Every release is a potential commercial suicide because everywhere is becoming hostile - approval required, behind mature windows, work rejected, no ennies, no retail support, active misinformation and attack campaigns all across RPG social media by conspiracy theorists and pearl clutching fucks, all this leaning on a couple people - really truly leaning on James first and foremost.
This is James pulling together the best of the best he can - all the weird people and weird art and weird ideas swirling and James working hard alongside people to pull books out of this maelstrom, dripping with cosmic discharge.

James makes high quality books - and that is expensive - and as people are more and more voting with their wallet and not their voice, he is relying increasingly on a smaller and smaller group of freaks to be on board fiscally - as the general public's eye is wrested away from him, like tourists being shuffled and shunted away from a homeless encampment.

Meanwhile so many of these wonderful freaks who buy things won't go out and talk about it because of overwhelming resistance from puritanical bastards who want nothing more than to sexualize breasts and make gore unacceptable and only strive to make god-awful garbage books that aren't tested or played or in possession of any mechanics or boundary pushing content.

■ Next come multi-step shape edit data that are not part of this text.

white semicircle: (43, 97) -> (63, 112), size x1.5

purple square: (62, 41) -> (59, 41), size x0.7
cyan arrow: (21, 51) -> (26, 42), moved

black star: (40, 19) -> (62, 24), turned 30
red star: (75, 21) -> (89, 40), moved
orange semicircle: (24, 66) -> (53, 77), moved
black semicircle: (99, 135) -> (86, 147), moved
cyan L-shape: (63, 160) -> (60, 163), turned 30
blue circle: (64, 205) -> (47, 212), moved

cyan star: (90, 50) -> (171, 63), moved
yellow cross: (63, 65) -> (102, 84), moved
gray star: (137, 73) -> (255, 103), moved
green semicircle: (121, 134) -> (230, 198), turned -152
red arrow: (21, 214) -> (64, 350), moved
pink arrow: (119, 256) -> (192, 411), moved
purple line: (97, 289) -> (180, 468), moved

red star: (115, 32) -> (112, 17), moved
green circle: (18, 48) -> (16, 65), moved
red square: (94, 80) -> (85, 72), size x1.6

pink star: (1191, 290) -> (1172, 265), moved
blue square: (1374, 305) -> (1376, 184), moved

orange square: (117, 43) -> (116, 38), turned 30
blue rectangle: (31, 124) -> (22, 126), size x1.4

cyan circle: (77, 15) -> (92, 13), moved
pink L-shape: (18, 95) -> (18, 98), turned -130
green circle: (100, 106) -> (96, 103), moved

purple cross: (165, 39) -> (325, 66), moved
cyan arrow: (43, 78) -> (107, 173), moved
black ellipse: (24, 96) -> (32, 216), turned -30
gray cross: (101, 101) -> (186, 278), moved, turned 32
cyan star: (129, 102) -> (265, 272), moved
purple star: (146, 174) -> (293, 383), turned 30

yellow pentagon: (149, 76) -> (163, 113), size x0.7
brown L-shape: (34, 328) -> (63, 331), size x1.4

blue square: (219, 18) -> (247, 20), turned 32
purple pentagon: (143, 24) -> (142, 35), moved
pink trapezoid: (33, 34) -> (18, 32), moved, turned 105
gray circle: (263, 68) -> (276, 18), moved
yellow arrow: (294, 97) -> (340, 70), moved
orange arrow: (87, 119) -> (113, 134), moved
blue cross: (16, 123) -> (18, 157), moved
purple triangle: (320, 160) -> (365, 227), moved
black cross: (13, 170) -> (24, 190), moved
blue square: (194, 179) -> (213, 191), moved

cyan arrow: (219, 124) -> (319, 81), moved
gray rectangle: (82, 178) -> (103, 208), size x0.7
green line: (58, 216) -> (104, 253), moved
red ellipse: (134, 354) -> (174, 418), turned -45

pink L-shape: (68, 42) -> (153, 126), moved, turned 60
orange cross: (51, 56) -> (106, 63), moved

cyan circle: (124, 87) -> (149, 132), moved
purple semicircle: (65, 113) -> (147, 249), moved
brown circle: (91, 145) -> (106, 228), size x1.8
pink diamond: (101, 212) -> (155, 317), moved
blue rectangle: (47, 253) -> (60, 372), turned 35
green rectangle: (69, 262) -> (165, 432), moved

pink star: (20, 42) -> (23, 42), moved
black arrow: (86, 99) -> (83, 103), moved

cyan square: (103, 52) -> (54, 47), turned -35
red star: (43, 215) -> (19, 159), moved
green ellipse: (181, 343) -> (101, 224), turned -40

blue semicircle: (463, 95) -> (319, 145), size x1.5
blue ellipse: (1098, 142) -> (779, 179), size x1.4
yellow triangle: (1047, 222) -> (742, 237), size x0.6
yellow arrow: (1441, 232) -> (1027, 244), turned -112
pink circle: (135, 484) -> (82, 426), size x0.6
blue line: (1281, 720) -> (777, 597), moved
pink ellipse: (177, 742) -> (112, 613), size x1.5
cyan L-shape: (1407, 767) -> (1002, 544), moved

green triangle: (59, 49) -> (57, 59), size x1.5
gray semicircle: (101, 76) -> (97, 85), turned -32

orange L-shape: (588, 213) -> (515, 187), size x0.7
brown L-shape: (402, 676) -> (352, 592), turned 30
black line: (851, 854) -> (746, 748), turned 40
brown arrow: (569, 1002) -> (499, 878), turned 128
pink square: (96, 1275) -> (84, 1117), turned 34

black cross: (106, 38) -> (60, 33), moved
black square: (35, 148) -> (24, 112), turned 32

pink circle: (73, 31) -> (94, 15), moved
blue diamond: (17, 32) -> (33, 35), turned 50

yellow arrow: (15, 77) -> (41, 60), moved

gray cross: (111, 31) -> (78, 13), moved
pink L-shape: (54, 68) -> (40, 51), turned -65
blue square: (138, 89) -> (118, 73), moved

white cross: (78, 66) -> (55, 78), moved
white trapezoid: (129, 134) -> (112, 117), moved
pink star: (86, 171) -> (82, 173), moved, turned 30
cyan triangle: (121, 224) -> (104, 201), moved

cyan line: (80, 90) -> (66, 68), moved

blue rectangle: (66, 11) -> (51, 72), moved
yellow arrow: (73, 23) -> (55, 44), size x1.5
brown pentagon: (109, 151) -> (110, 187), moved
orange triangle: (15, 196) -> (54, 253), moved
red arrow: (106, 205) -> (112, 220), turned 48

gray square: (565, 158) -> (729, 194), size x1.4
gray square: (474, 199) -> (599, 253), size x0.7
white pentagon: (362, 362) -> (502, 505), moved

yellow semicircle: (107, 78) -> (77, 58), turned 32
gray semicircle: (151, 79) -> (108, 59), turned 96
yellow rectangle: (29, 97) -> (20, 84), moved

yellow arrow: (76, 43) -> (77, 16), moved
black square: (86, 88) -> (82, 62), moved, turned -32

Meanwhile LotFP quietly has had a diverse group of artists and writers since the start - is largely bourne from the visions and hard work of one person - and uncompromisingly presents books that regularly push what can be done - both in material, presentation, and execution.

Being mad at a lack of art or a perceived dip in quality because you don't enjoy how the tables or layout looks is a problem for you - and I promise you that if you do anything good, and lay it out and do the art - then you will be happy - this is other people's hard work - and calling it outdated and ugly simply because you think that is how it is is not constructive criticism. 
Why is it ugly or outdated?
What is better?

Lamentations of the Flame Princess is built to be alien and push the Referee to play things they would never make - to put the players into the strange and weird and uncanny - and it does that by having details and decisions most books would ignore - art is a big factor, yes - but sometimes the text is the most important part. 

You have a blisteringly ignorant outlook if you don't even mention who did any of the layout or cartography - and summarily disparage the publisher and most prolific cover artist.

Making all this stuff is hard - this is not a huge team of people - it is the visionaries who toil and the visionaries who suffer when people take things for granted or dismiss things without reading them or really digesting them.


Comments

  1. Agreed.
    And yes, Glynn Seal did great work on All Dogs, and so did Yannick Bouchard.